National Center for Biotechnology Information, National Library of Medicine, National Institutes of Health, Bethesda, Maryland, USA; Rutgers, State University of New Jersey, Piscataway, New Jersey, USA.
Skolkovo Institute of Science and Technology, Skolkovo, Russia; Rutgers, State University of New Jersey, Piscataway, New Jersey, USA.
CRISPR J. 2020 Dec;3(6):535-549. doi: 10.1089/crispr.2020.0062.
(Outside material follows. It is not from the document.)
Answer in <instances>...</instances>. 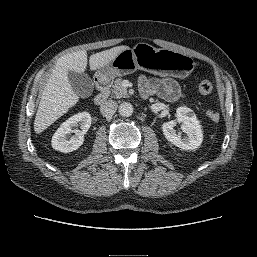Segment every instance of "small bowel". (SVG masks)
<instances>
[{"instance_id": "1", "label": "small bowel", "mask_w": 257, "mask_h": 257, "mask_svg": "<svg viewBox=\"0 0 257 257\" xmlns=\"http://www.w3.org/2000/svg\"><path fill=\"white\" fill-rule=\"evenodd\" d=\"M139 85L143 96L157 95L167 101H176L183 95L178 82L172 78L141 76Z\"/></svg>"}]
</instances>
CRISPR-Cas systems typically consist of a CRISPR array and genes that are organized in one or more operons. However, a substantial fraction of CRISPR arrays are not adjacent to genes. Definitive identification of such isolated CRISPR arrays runs into the problem of false-positives, with unrelated types of repetitive sequences mimicking CRISPR. We developed a computational pipeline to eliminate false CRISPR predictions and found that up to 25% of the CRISPR arrays in complete bacterial and archaeal genomes are located away from genes. Most of the repeats in these isolated arrays are identical to repeats in -adjacent CRISPR arrays in the same or closely related genomes, indicating an evolutionary relationship between isolated arrays and arrays in typical CRISPR- loci. The spacers in isolated CRISPR arrays show nearly as many matches to viral genomes as spacers from complete CRISPR- loci, suggesting that the isolated arrays were either functionally active recently or continue to function. Reconstruction of evolutionary events in closely related bacterial genomes suggests three routes of evolution of isolated CRISPR arrays: (1) loss of genes in a CRISPR- locus, (2) generation of arrays from off-target spacer integration into sequences resembling the corresponding repeats, and (3) transfer by mobile genetic elements. Both combination of emerging arrays with genes and regain of genes by isolated arrays via recombination likely contribute to functional diversification in CRISPR-Cas evolution.
CRISPR-Cas 系统通常由一个 CRISPR 数组和基因组成,这些基因组织在一个或多个操纵子中。然而,相当一部分的 CRISPR 数组不与基因相邻。明确识别这种孤立的 CRISPR 数组会遇到假阳性的问题,即与 CRISPR 相似的无关类型的重复序列会被模拟。我们开发了一种计算管道来消除虚假的 CRISPR 预测,发现完整的细菌和古细菌基因组中多达 25%的 CRISPR 数组位于基因之外。这些孤立数组中的大多数重复与同一或密切相关基因组中相邻 CRISPR 数组中的重复相同,表明孤立数组与典型 CRISPR 基因座中的数组之间存在进化关系。孤立 CRISPR 数组中的间隔与病毒基因组的匹配数量几乎与完整 CRISPR 基因座中的间隔一样多,这表明这些孤立数组要么最近具有功能活性,要么继续发挥作用。在密切相关的细菌基因组中重建进化事件表明,孤立 CRISPR 数组有三种进化途径:(1)CRISPR 基因座中的基因丢失,(2)来自与相应重复相似的序列的脱靶间隔体整合生成数组,以及(3)通过移动遗传元件转移。新兴数组与基因的组合以及孤立数组通过重组重新获得基因可能有助于 CRISPR-Cas 进化中的功能多样化。